Ela foi construída com base nas seguintes hipóteses, supondo um crescimento real do PIB de 4,5%, uma inflação média de 5,5% e uma taxa Selic de 12%:

a) variáveis em que se adotam os mesmos percentuais do PIB de 2010: sentenças judiciais, outras despesas obrigatórias, despesas do Ministério da Saúde e de Desenvolvimento Social e ajuste associado a Itaipu;

b) variáveis definidas na projeção orçamentária oficial: receitas e transferências a Estados e municípios (mas com a hipótese de preservação do valor nominal da compensação da Lei Kandir e descontados R$ 12 bilhões das receitas brutas e R$ 4 bilhões da líquida, nesse caso conforme declarações de autoridades depois do envio do projeto de lei orçamentária); despesas do PAC (que não seriam contingenciadas, conforme determinação presidencial); despesa com pessoal, subsídios e subvenções e INSS, FAT e Loas, no caso desses com ajuste, considerando um salário mínimo de R$ 545;

c) variáveis em que se adotam premissas específicas: créditos extraordinários (mínimo como proporção do PIB observado na série 2005/2010); Ministério de Educação (aumento da despesa de custeio, por conta de compromissos assumidos com o setor) e superávit primário de Estados e municípios e estatais (hipótese de ajuste de 0,2% do PIB entre 2010 e 2011); e

d) variáveis em que se supõe um corte nominal de 10% no valor da despesa em relação a 2010: transferências ao Banco Central, despesas com Legislativo e Judiciário e gastos "off PAC" com ministérios que não os da Saúde, Educação e Desenvolvimento Social.

O resultado aparece exposto na tabela.

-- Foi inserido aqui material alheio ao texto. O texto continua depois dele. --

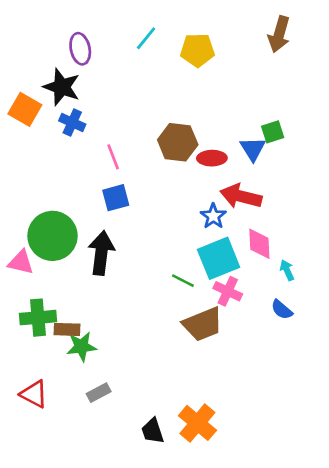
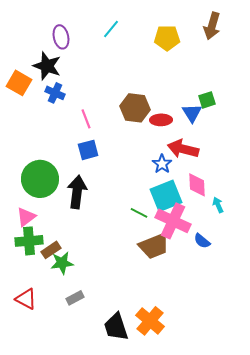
yellow pentagon: (197, 50) -> (167, 38), moved
pink triangle: (21, 262) -> (26, 217), moved, turned -50
pink cross: (228, 291) -> (173, 221), size x1.6
blue semicircle: (282, 310) -> (202, 241), moved
brown rectangle: (67, 329) -> (51, 250), turned -36
black trapezoid: (153, 431) -> (116, 327), size x1.4

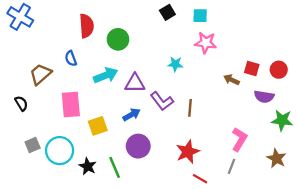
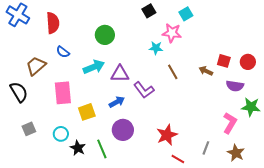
cyan square: (200, 16) -> (186, 14), moved, turned -32
red semicircle: (87, 26) -> (53, 23), moved
pink star: (206, 43) -> (172, 33), moved
blue semicircle: (71, 58) -> (63, 52), turned -32
cyan star: (175, 64) -> (156, 48), moved
black semicircle: (21, 103) -> (19, 92), size x1.5
brown line: (190, 108) -> (173, 72), moved, turned -35
pink L-shape: (239, 139) -> (230, 123), moved
cyan circle: (60, 151) -> (61, 134), moved, size x0.6
brown star: (276, 158) -> (236, 153), moved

Ela indica que, se o governo gastar efetivamente R$ 32 bilhões com o PAC, dificilmente poderá aspirar a cumprir a meta "cheia" de superávit primário (sem descontos do PAC) em 2011 e que, pelo aumento previsível da despesa com juros, o déficit público nominal será maior (e não menor) que o de 2010 e superior a 3% do PIB. Ao mesmo tempo, o exercício mostra as consequências negativas da contabilização da capitalização da Petrobras no resultado primário de 2010. Isso vai transformar o que seria um ajustamento primário efetivo de 0,7% do PIB, em uma pequena piora do superávit primário na contabilidade oficial.

Os números indicam que: i) a obtenção de um superávit primário de 2,7% do PIB depende da receita seguir a trajetória prevista na projeção oficial (com aumento de 0,6% do PIB); ii) praticamente todo o incremento do superávit primário ajustado viria do aumento da receita; e iii) em termos reais, o gasto primário total aumentará em torno de 5%, se incluídas as transferências a Estados e municípios - que aumentam com a receita - e em algo próximo de 3,5 %, se for excluída essa rubrica.

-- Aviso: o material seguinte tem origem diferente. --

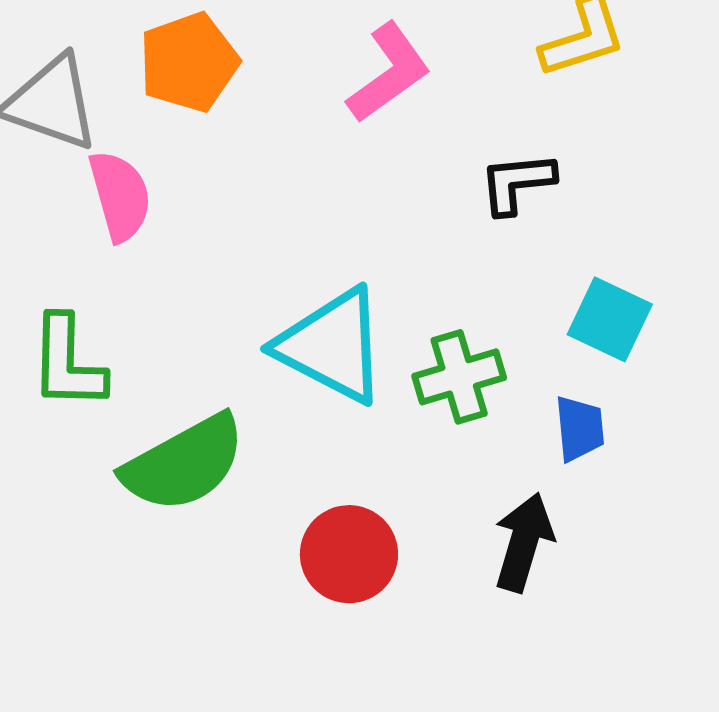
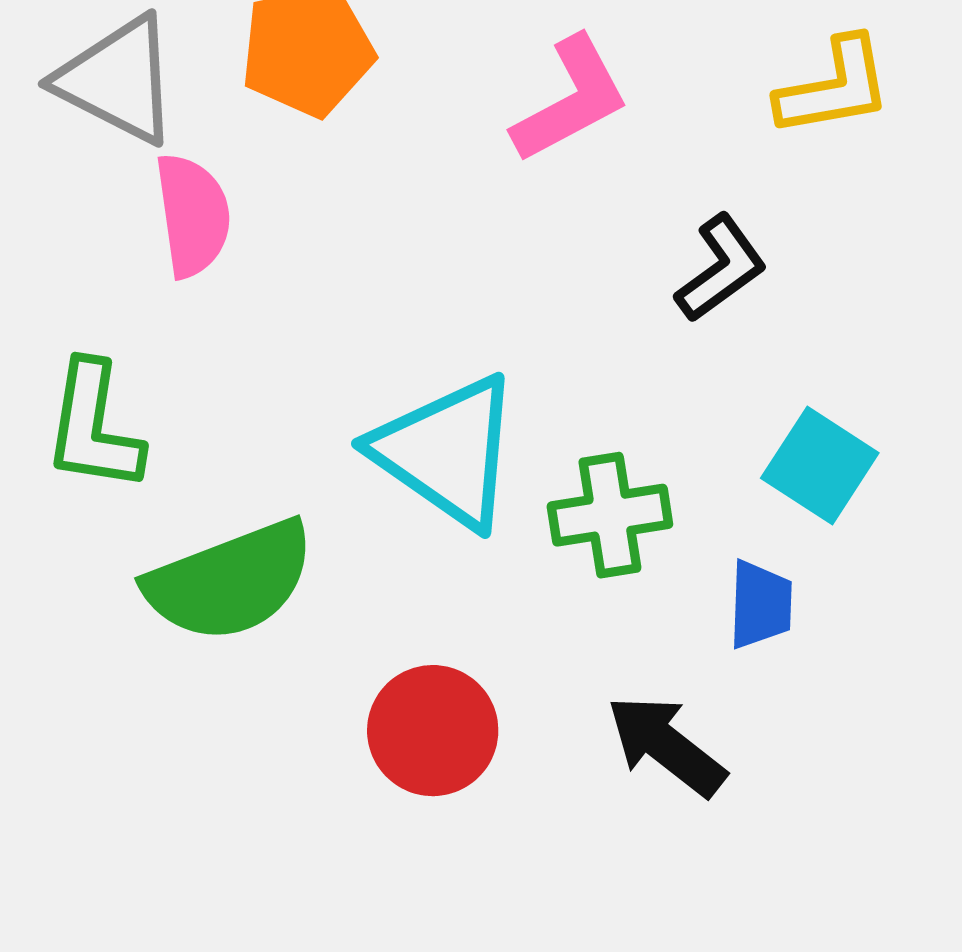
black L-shape: (517, 183) -> (721, 268), turned 142
black arrow: (524, 542) -> (666, 746), turned -76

Meta primária cheia, carga tributária estável e despesas com PAC de R$ 32 bilhões configuram uma tríade impossível: atingir dois dos objetivos implica sacrificar o terceiro. Não se deve descartar que, para atingir a meta de primário "cheia" (que com PIB nominal maior, a rigor pode cair a 3% do PIB) o governo consiga arrumar mais receita ou que não gaste todos os recursos previstos no PAC, mas isso apenas confirmaria o que foi dito acima.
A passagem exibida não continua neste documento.